This is the teacher's blog for a Spring 2012 literature class at Eugene Lang College.
Tuesday, January 31, 2012
Ideas that came up in class on 1/30
1. Mel Gibson: the actor-director has had one of the best careers in Hollywood, starring in cult movies, a well-liked action series, and even winning Best Director. But his views are widely considered unacceptable, so much so that his career as an actor may be over (unless he does Lethal Weapon 5). Is Gibson "transgressive"? By my definition, no: because transgressive artists upset widely-held values, but somehow make it into the mainstream. They avoid being labeled and dismissed. Somehow they make it through the cultural filters. How?

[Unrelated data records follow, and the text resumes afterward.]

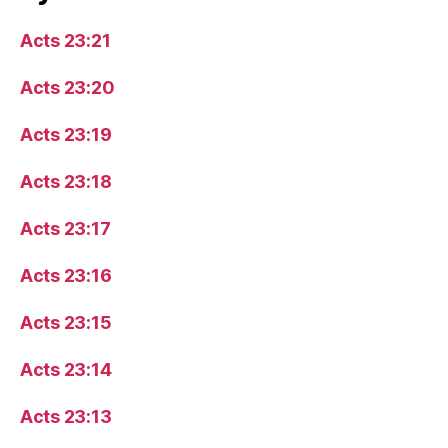
Acts 23:21
Acts 23:20
Acts 23:19
Acts 23:18
Acts 23:17
Acts 23:16
Acts 23:15
Acts 23:14
Acts 23:13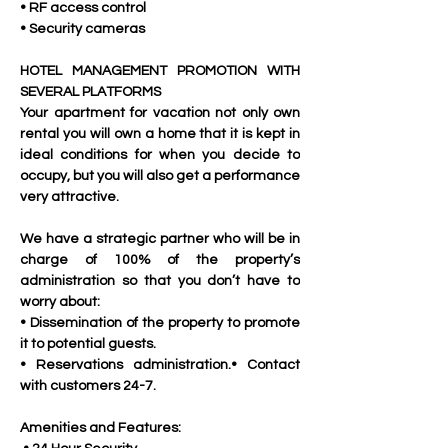
• RF access control
• Security cameras
HOTEL MANAGEMENT PROMOTION WITH 
SEVERAL PLATFORMS
Your apartment for vacation not only own 
rental you will own a home that it is kept in 
ideal conditions for when you decide to 
occupy, but you will also get a performance 
very attractive. 
We have a strategic partner who will be in 
charge of 100% of the property’s 
administration so that you don’t have to 
worry about:
• Dissemination of the property to promote 
it to potential guests.
• Reservations administration.• Contact 
with customers 24-7.
Amenities and Features: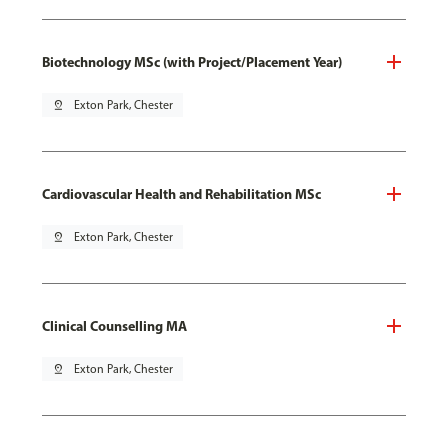
Biotechnology MSc (with Project/Placement Year)
pin_drop
Exton Park, Chester
Cardiovascular Health and Rehabilitation MSc
pin_drop
Exton Park, Chester
Clinical Counselling MA
pin_drop
Exton Park, Chester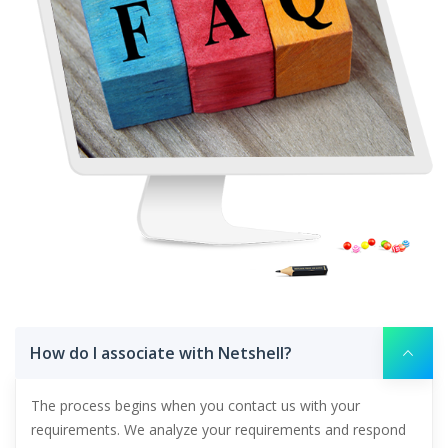
How do I associate with Netshell?
The process begins when you contact us with your
requirements. We analyze your requirements and respond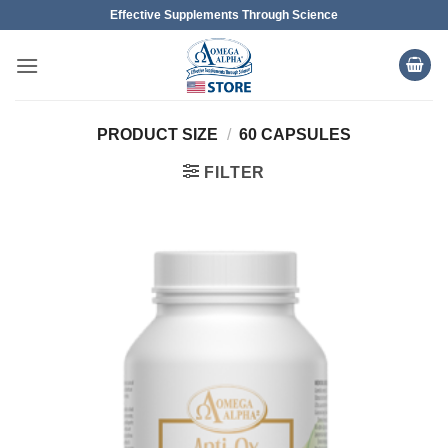
Skip
Effective Supplements Through Science
to
content
PRODUCT SIZE
/
60 CAPSULES
FILTER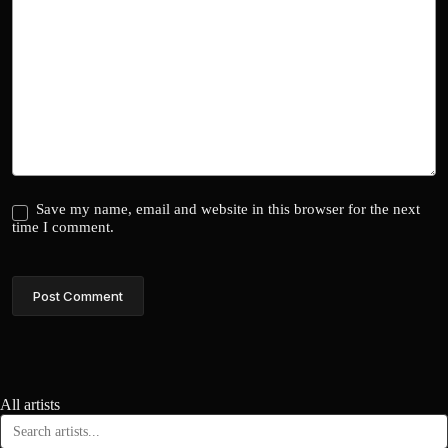
Save my name, email and website in this browser for the next
time I comment.
Post Comment
All artists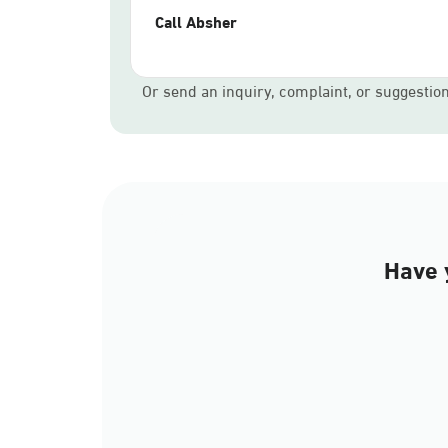
Call Absher
Or send an inquiry, complaint, or suggestio
Have 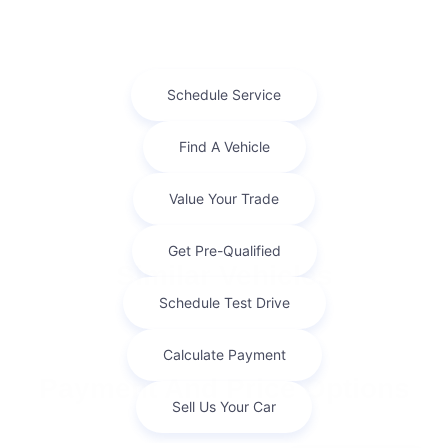
Similar Vehicles
Payment And Price Options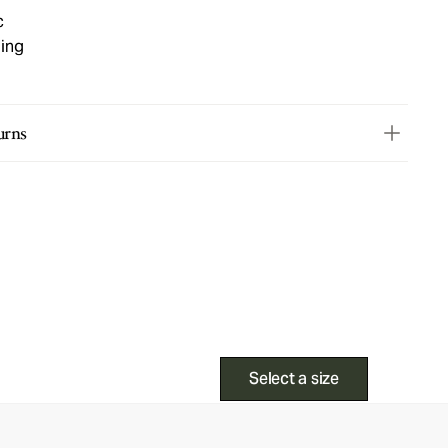
c
ning
urns
Select a size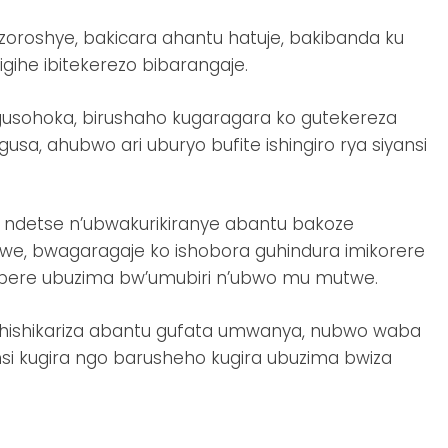
zoroshye, bakicara ahantu hatuje, bakibanda ku
ihe ibitekerezo bibarangaje.
usohoka, birushaho kugaragara ko gutekereza
sa, ahubwo ari uburyo bufite ishingiro rya siyansi
ndetse n’ubwakurikiranye abantu bakoze
we, bwagaragaje ko ishobora guhindura imikorere
imbere ubuzima bw’umubiri n’ubwo mu mutwe.
hishikariza abantu gufata umwanya, nubwo waba
nsi kugira ngo barusheho kugira ubuzima bwiza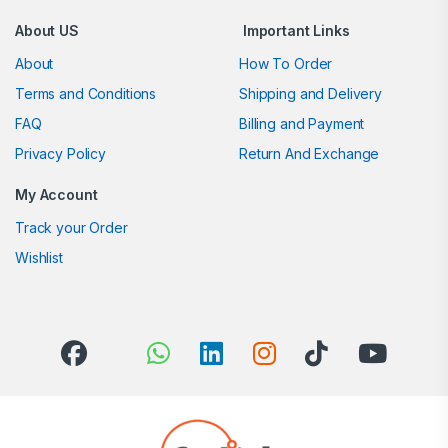
About US
Important Links
About
How To Order
Terms and Conditions
Shipping and Delivery
FAQ
Billing and Payment
Privacy Policy
Return And Exchange
My Account
Track your Order
Wishlist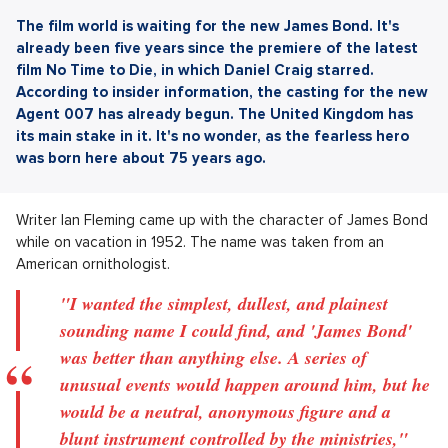
The film world is waiting for the new James Bond. It's
already been five years since the premiere of the latest
film No Time to Die, in which Daniel Craig starred.
According to insider information, the casting for the new
Agent 007 has already begun. The United Kingdom has
its main stake in it. It's no wonder, as the fearless hero
was born here about 75 years ago.
Writer Ian Fleming came up with the character of James Bond
while on vacation in 1952. The name was taken from an
American ornithologist.
"I wanted the simplest, dullest, and plainest
sounding name I could find, and 'James Bond'
was better than anything else. A series of
unusual events would happen around him, but he
would be a neutral, anonymous figure and a
blunt instrument controlled by the ministries,"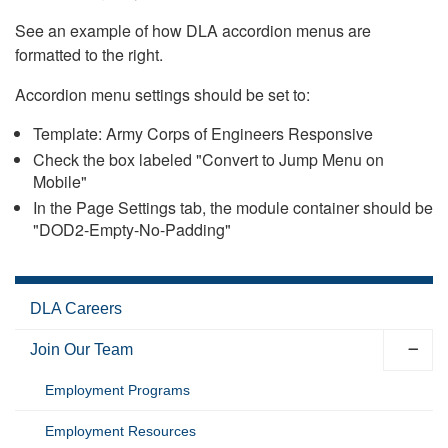
See an example of how DLA accordion menus are
formatted to the right.
Accordion menu settings should be set to:
Template: Army Corps of Engineers Responsive
Check the box labeled "Convert to Jump Menu on
Mobile"
In the Page Settings tab, the module container should be
"DOD2-Empty-No-Padding"
DLA Careers
Join Our Team
Employment Programs
Employment Resources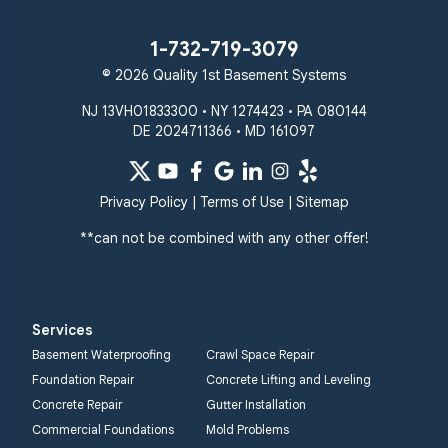
1-732-719-3079
© 2026 Quality 1st Basement Systems
NJ 13VH01833300 • NY 1274423 • PA 080144
DE 2024711366 • MD 161097
Privacy Policy
|
Terms of Use
|
Sitemap
**can not be combined with any other offer!
Services
Basement Waterproofing
Crawl Space Repair
Foundation Repair
Concrete Lifting and Leveling
Concrete Repair
Gutter Installation
Commercial Foundations
Mold Problems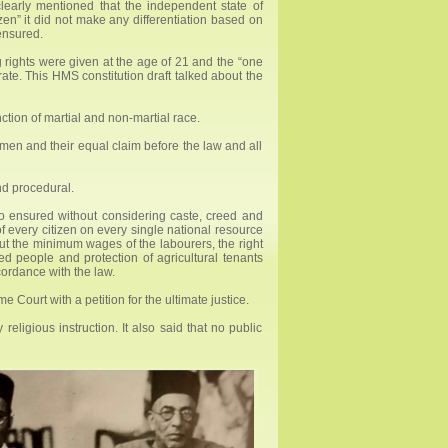
clearly mentioned that the independent state of
izen” it did not make any differentiation based on
ensured.
g rights were given at the age of 21 and the “one
rate. This HMS constitution draft talked about the
ction of martial and non-martial race.
men and their equal claim before the law and all
and procedural.
so ensured without considering caste, creed and
of every citizen on every single national resource
bout the minimum wages of the labourers, the right
d people and protection of agricultural tenants
cordance with the law.
 Court with a petition for the ultimate justice.
eligious instruction. It also said that no public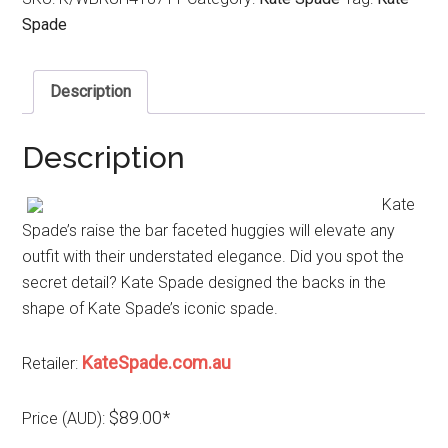
Spade
Description
Description
Kate
Spade’s raise the bar faceted huggies will elevate any
outfit with their understated elegance. Did you spot the
secret detail? Kate Spade designed the backs in the
shape of Kate Spade’s iconic spade.
KateSpade.com.au
Retailer:
$89.00*
Price (AUD):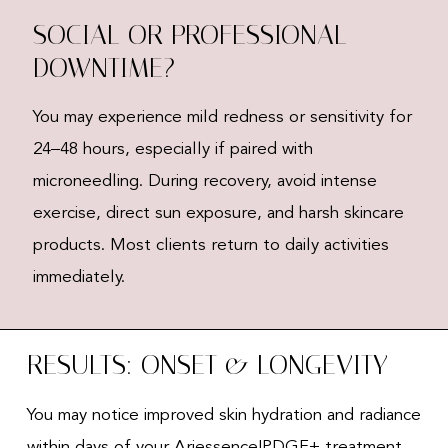
SOCIAL OR PROFESSIONAL
DOWNTIME?
You may experience mild redness or sensitivity for
24–48 hours, especially if paired with
microneedling. During recovery, avoid intense
exercise, direct sun exposure, and harsh skincare
products. Most clients return to daily activities
immediately.
RESULTS: ONSET & LONGEVITY
You may notice improved skin hydration and radiance
within days of your Ariessence|PDGF+ treatment.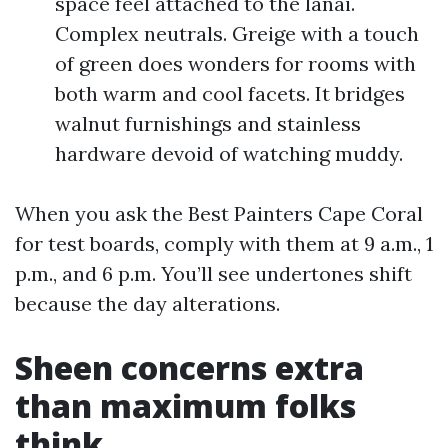
space feel attached to the lanai.
Complex neutrals. Greige with a touch
of green does wonders for rooms with
both warm and cool facets. It bridges
walnut furnishings and stainless
hardware devoid of watching muddy.
When you ask the Best Painters Cape Coral
for test boards, comply with them at 9 a.m., 1
p.m., and 6 p.m. You’ll see undertones shift
because the day alterations.
Sheen concerns extra
than maximum folks
think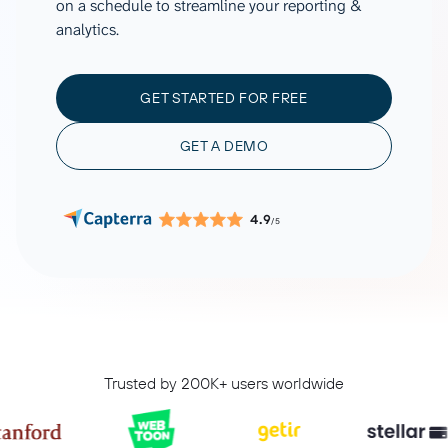
on a schedule to streamline your reporting &
analytics.
GET STARTED FOR FREE
GET A DEMO
4.9
/5
Trusted by 200K+ users worldwide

2. Music and literature: Burroughs said he wrote "picaresque" fiction, not fiction after the nineteenth-century model. This traditional type of story designs plots on a spatial model. You know, the person who wrote Lethal Weapon (Shane Black) would call it a "story arc." But avant-garde or just disagreeable writers (like Jack Kerouac) often use a musical model to design their stories. And a picaresque novel features a character who moves from adventure to adventure - no arc: and it's sort of like the way a song moves from verse to chorus to verse to chorus. (Or the way a Kung Fu movie or a Fred Astaire dance movie always gets back to the dance/fight scenes. A transgressive novel gets back to the violence or other intense content.) And polyphony (also called "counterpoint"), the interweaving of voices (melodies), may have no big-picture structure at all. A fugue in music often lacks a fixed structure - it is a tapestry of distinct melodies all at once, such as in Bach's works - best played (transposed from the harpsichord) by Glenn Gould.